■ TO DO
Among the entries below, find the lines holding "self" and copy them.

(PROVIDED DATA Opens)

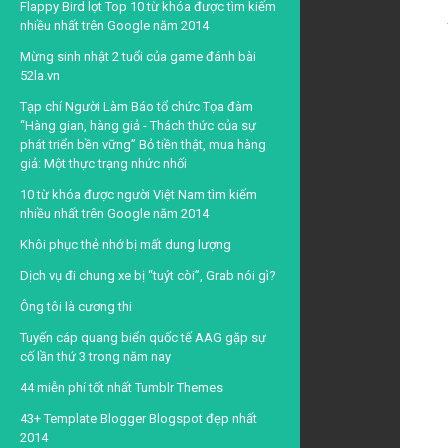
Flappy Bird lọt Top 10 từ khóa được tìm kiếm
nhiều nhất trên Google năm 2014
Mừng sinh nhật 2 tuổi của game đánh bài
52la.vn
Tạp chí Người Làm Báo tổ chức Tọa đàm
“Hàng gian, hàng giả - Thách thức của sự
phát triển bền vững” Bỏ tiền thật, mua hàng
giả: Một thực trạng nhức nhối
10 từ khóa được người Việt Nam tìm kiếm
nhiều nhất trên Google năm 2014
Khôi phục thẻ nhớ bị mất dung lượng
Dịch vụ đi chung xe bị “tuýt còi”, Grab nói gì?
Ông tôi là cương thi
Tuyến cáp quang biển quốc tế AAG gặp sự
cố lần thứ 3 trong năm nay
44 miễn phí tốt nhất Tumblr Themes
43+ Template Blogger Blogspot đẹp nhất
2014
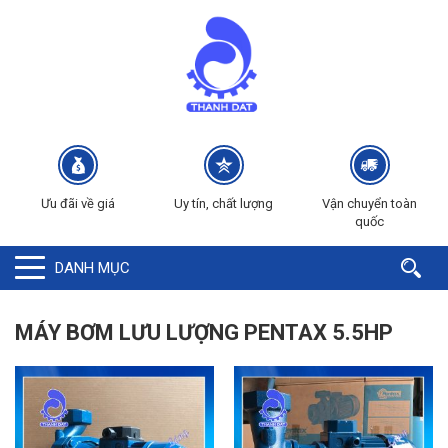
Ưu đãi về giá
Uy tín, chất lượng
Vận chuyển toàn
quốc
DANH MỤC
MÁY BƠM LƯU LƯỢNG PENTAX 5.5HP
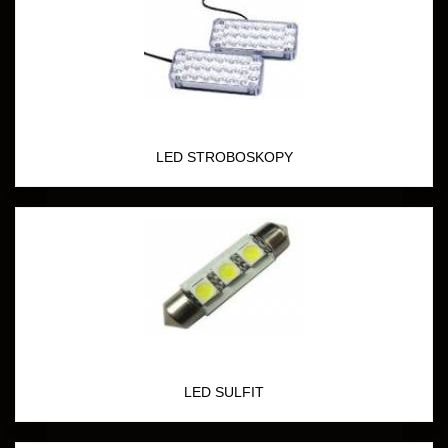
LED STROBOSKOPY
LED SULFIT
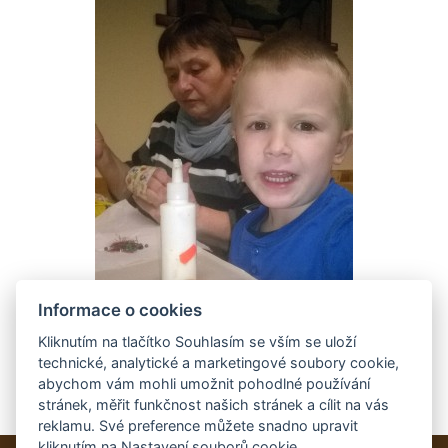
Informace o cookies
Kliknutím na tlačítko Souhlasím se vším se uloží
technické, analytické a marketingové soubory cookie,
abychom vám mohli umožnit pohodlné používání
stránek, měřit funkčnost našich stránek a cílit na vás
reklamu. Své preference můžete snadno upravit
kliknutím na Nastavení souborů cookie.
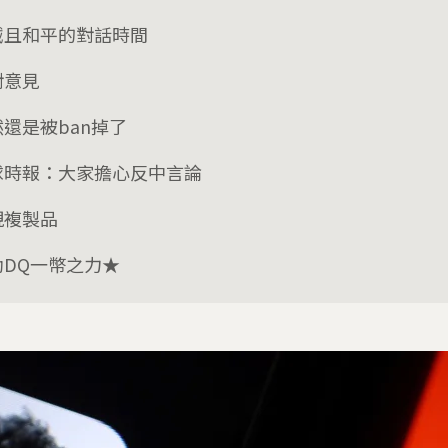
誠且和平的對話時間
對意見
還是被ban掉了
球時報：大家擔心反中言論
現複製品
助DQ一幣之力★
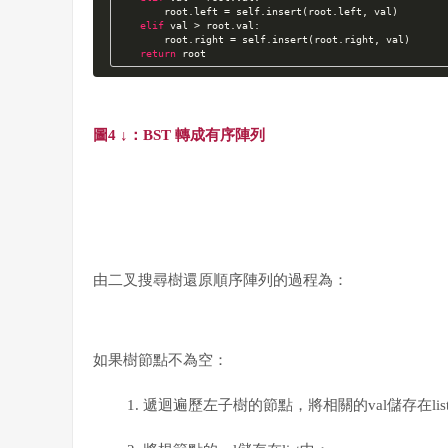
        root.left = self.insert(root.left, val)

elif
 val > root.val:

        root.right = self.insert(root.right, val)

return
 root
圖4 ↓：
BST 轉成有序陣列
由
二叉搜尋樹還原
順序陣列的過程為：
如果樹節點不為空：
遞迴遍歷左子樹的節點，將相關的val儲存在lis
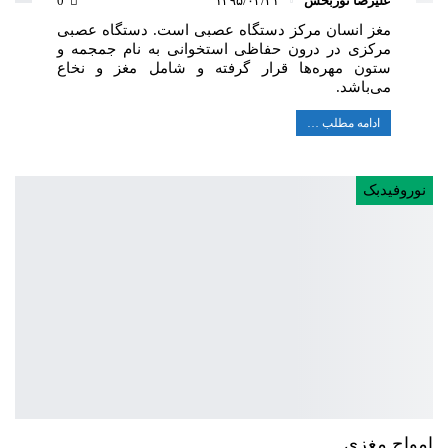
علیرضا نوربخش
۱۳۹۵/۰۲/۳۱
0
مغز انسان مرکز دستگاه عصبی است. دستگاه عصبی
مرکزی در درون حفاظی استخوانی به نام جمجمه و
ستون مهره‌ها قرار گرفته و شامل مغز و نخاع
می‌باشد.
ادامه مطلب …
نوروفیدبک
امواج مغزی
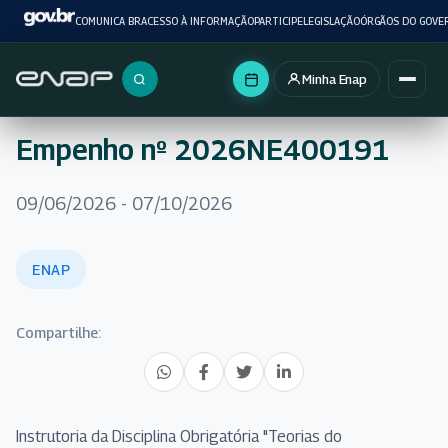
COMUNICA BR
ACESSO À INFORMAÇÃO
PARTICIPE
LEGISLAÇÃO
ÓRGÃOS DO GOVE
Minha Enap
Buscar no portal
Empenho nº 2026NE400191
09/06/2026 - 07/10/2026
ENAP
Compartilhe:
Instrutoria da Disciplina Obrigatória "Teorias do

(PROVIDED DATA Closes)

■ TASK RESULT
        root.left = self.insert(root.left, val)
        root.right = self.insert(root.right, val)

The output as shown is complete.